TASK GOAL: Beginning with the line below that contains "Amdro® Fire Ant Killer Yard Spray" and ending with the line that contains "new mounds from forming.", copy every line exactly. Copy nothing else.

MATERIAL FOR THE TASK:
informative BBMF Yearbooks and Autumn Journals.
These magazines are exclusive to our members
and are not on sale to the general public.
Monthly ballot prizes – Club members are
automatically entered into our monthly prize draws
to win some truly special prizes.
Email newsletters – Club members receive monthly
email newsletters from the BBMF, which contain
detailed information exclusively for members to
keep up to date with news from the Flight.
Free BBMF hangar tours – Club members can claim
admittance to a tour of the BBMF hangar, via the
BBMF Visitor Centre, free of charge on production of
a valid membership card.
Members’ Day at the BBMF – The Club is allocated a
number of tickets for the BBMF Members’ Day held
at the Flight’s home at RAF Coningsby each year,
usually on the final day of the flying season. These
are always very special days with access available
==
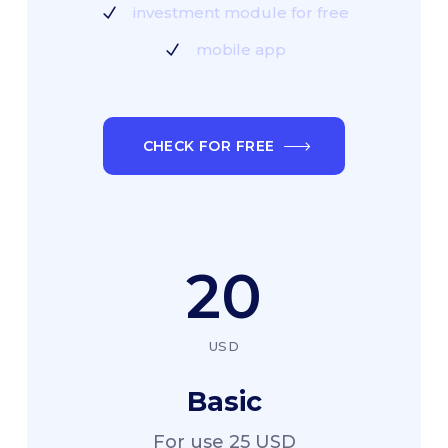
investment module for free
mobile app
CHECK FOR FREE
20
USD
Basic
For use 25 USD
* * *
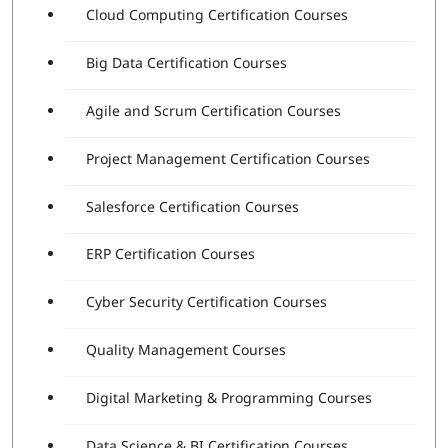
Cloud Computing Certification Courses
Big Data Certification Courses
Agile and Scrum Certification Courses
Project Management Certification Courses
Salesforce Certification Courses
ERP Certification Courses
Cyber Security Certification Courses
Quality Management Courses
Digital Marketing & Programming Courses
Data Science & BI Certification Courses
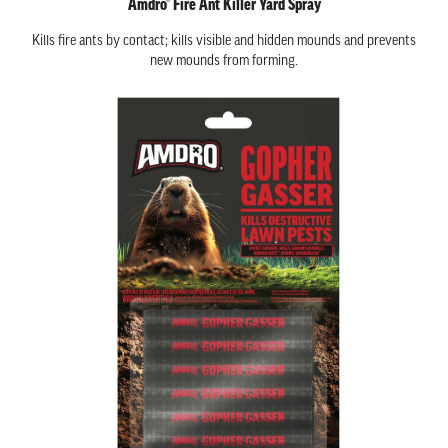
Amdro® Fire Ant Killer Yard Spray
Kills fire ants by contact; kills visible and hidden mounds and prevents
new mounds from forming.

TASK OUTPUT:
Amdro® Fire Ant Killer Yard Spray
Kills fire ants by contact; kills visible and hidden mounds and prevents
new mounds from forming.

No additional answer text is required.